How ZNIX palm, face and BaZi tools process inputs, use third-party services and store tasks. Understand method limits and unanswered retention questions.

By ZNIX Fortune Editorial · Cultural interpretation & tool documentation
Published 2026-09-17

For entertainment purposes only. Cultural interpretation is not a medical, financial or predictive assessment.

Before submitting a palm photo, portrait or birth details, understand what the tool actually does with them. This explanation is based on the ZNIX service, API and upload implementation reviewed on September 17, 2026. It describes the visible code paths, not an independent audit of deployed infrastructure, provider contracts or every retention setting. Those distinctions matter more than a reassuring but unsupported promise.

Palmistry, Chinese face reading and BaZi are cultural interpretation systems. ZNIX uses AI services to generate reports within those traditions. The reviewed code does not establish predictive accuracy, a clinically validated assessment or a proprietary model trained specifically on verified palmistry outcomes. An attractive report and instructions to be careful are not evidence that a claim about personality or the future is true.

How palm and face report generation works

The palm and face services retrieve an uploaded image and send image content with written instructions to a configured DMXAPI gateway using the model identifier gemini-3-pro-image. They request a generated report image with annotations. This is third-party image processing, not an analysis that stays entirely in your browser. The configured endpoint and provider behavior can change; this description does not verify every downstream processor.

The palm prompt references major lines, auxiliary lines, mounts, hand shapes, Five Elements ideas and Mai Yi Shen Xiang. The face prompt names Mai Yi Shen Xiang, Xiang Li Heng Zhen and Liu Zhuang Xiang Fa alongside facial regions and Five Elements associations. These are references in the instructions, not proof that quotations were retrieved from authenticated editions or that the model was trained on a curated specialist dataset.

Both prompts ask for ten analysis points, visible features, soft interpretive language and practical reminders. They instruct the generator to preserve the uploaded subject and avoid medical diagnosis. Those are requested behaviors, not guarantees of pixel preservation or factual correctness. Compare the original photo with the output and treat any health, wealth or relationship claims as unvalidated cultural interpretation.

BaZi uses birth inputs and a text-model prompt

The BaZi service sends a text request to the configured LLM endpoint, with DMXAPI configuration used as a fallback. The reviewed model identifier is deepseek-v4-pro. The message includes birth date, time, selected gender and calendar type, plus supplied city, time zone and solar-time offset. The API accepts longitude too, but the reviewed message builder does not directly insert that field into the model message.

Instructions ask the model to produce structured Four Pillars data and a written interpretation, using conventions such as a Li Chun year boundary, solar-term months and two-hour branches. In this service path, those are model instructions rather than proof of a separately verified deterministic calendar calculation. Check uncertain birth times and boundary dates independently. Fluent prose cannot resolve an incorrect input or a mistaken conversion.

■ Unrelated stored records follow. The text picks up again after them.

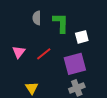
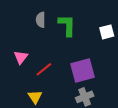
white square: (82, 37) -> (107, 32), moved
red line: (44, 54) -> (44, 69), moved

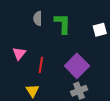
red line: (44, 69) -> (41, 65), turned -42
purple square: (82, 70) -> (77, 66), turned -30

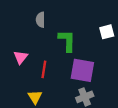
green L-shape: (63, 24) -> (67, 41), moved
purple square: (77, 66) -> (82, 70), turned -35

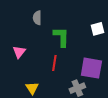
red line: (44, 69) -> (54, 63), moved
purple square: (82, 70) -> (91, 68), moved

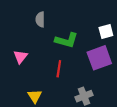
green L-shape: (61, 37) -> (66, 40), turned 105
purple square: (91, 68) -> (99, 58), moved, turned -30

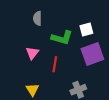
white square: (106, 32) -> (86, 30), moved
pink triangle: (20, 57) -> (32, 53), moved

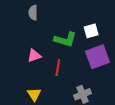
gray semicircle: (37, 18) -> (33, 13), moved
pink triangle: (32, 53) -> (34, 56), turned 32

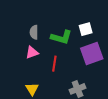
gray semicircle: (33, 13) -> (34, 32), moved

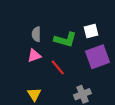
red line: (54, 64) -> (58, 67), turned -49

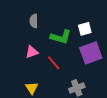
gray semicircle: (36, 34) -> (34, 21), moved

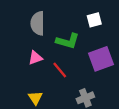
gray semicircle: (34, 21) -> (38, 23), size x1.5
white square: (85, 29) -> (94, 20), moved

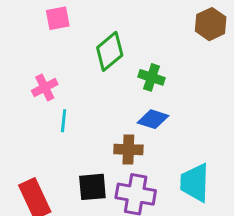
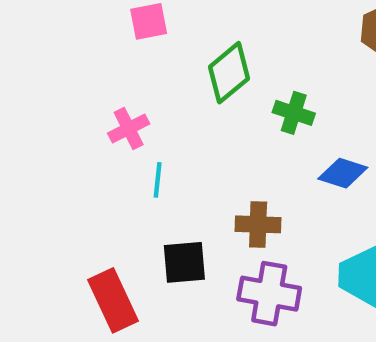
blue diamond: (153, 119) -> (343, 173), moved
black square: (92, 187) -> (184, 262), moved

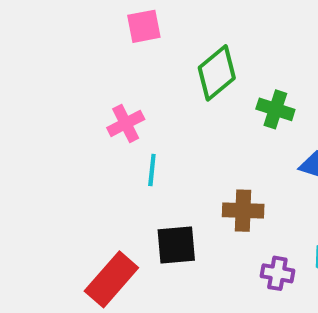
purple cross: (269, 294) -> (277, 273), moved, size x0.6
red rectangle: (113, 300) -> (111, 279), turned 66

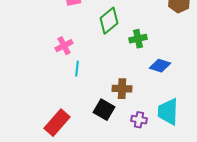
green cross: (275, 109) -> (138, 39), turned -30
black square: (176, 245) -> (104, 110), moved, turned 35

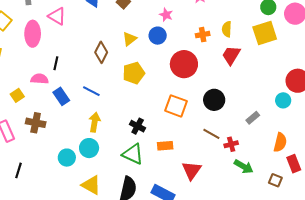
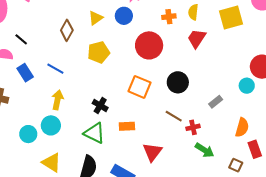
black line: (56, 63) -> (21, 39), turned -64

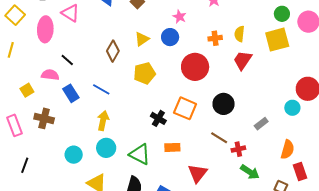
black cross: (100, 105) -> (158, 118), moved
cyan circle: (51, 125) -> (106, 148), moved

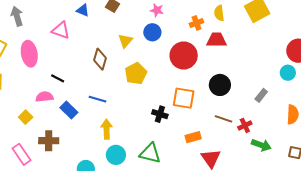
pink triangle: (70, 13) -> (61, 30), moved
red trapezoid: (243, 60) -> (217, 40), moved, turned 70
orange rectangle: (172, 147) -> (193, 137), moved

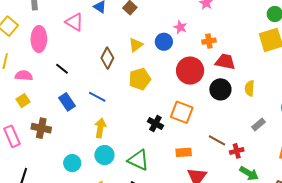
pink star: (157, 10) -> (180, 27), moved
yellow semicircle: (219, 13) -> (250, 88), moved
black circle: (220, 85) -> (220, 89), moved
pink semicircle: (44, 97) -> (24, 76), moved

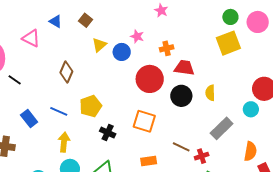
yellow triangle: (136, 45) -> (99, 45), moved
black line: (62, 69) -> (15, 80), moved
yellow pentagon: (140, 79) -> (91, 106), moved
black cross: (155, 124) -> (108, 133), moved
gray rectangle: (258, 125) -> (222, 128), size x1.6

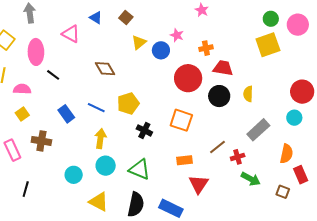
brown diamond: (66, 72) -> (105, 69), turned -55
cyan circle: (251, 109) -> (294, 118), moved
brown line: (181, 147) -> (217, 147), turned -66

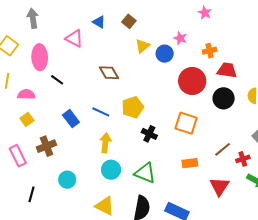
brown cross: (41, 141) -> (46, 146), turned -30
cyan circle: (74, 175) -> (67, 180), moved
red triangle: (199, 184) -> (219, 186), moved

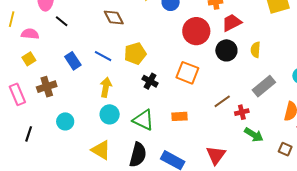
red trapezoid: (227, 70) -> (232, 23), turned -40
orange rectangle: (190, 163) -> (180, 116), moved
red triangle: (219, 186) -> (216, 155), moved

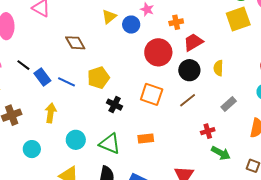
black line: (62, 21) -> (23, 65), moved
blue rectangle: (73, 61) -> (42, 77), moved
gray rectangle: (264, 86) -> (229, 104), size x0.7
yellow arrow: (106, 87) -> (51, 113), moved
brown line: (222, 101) -> (188, 100), moved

What is uploaded and stored

The direct palm and face APIs upload input photos to Cloudinary in account-associated folders. Their services also upload generated report images to Cloudinary result folders. Database generation-task records associate the account with the input image URL, output URL when available, status, timing and credit information. Failed tasks can retain the input URL for retry. A failed generation therefore does not imply that the photo was never stored.

The general generation upload API is a separate path that also stores media in Cloudinary. It supports account uploads and restricted guest image uploads, with guest identifiers and separate folders. Uploading through that path is not the same as receiving a fortune report, and guest upload support does not mean an anonymous paid report is available. The reviewed direct palm, face and BaZi APIs require sign-in.

BaZi tasks store birth details in their prompt or metadata, including date, time, gender, calendar and supplied city; the API also attempts to persist generated report text in task metadata. Streaming the response does not mean nothing is stored. Service logs can include input image URL fragments or birth date, time and city. Logs, task records and image storage are separate data surfaces.

Retention, access and training: what is not established

The reviewed generation paths do not establish an automatic deletion deadline for input photos, result images or tasks. The presence of a Cloudinary deletion helper elsewhere is not evidence that it runs after each reading. This guide therefore cannot promise immediate deletion, no storage or a particular retention period. It also cannot verify backup expiry or provider-side retention from application code.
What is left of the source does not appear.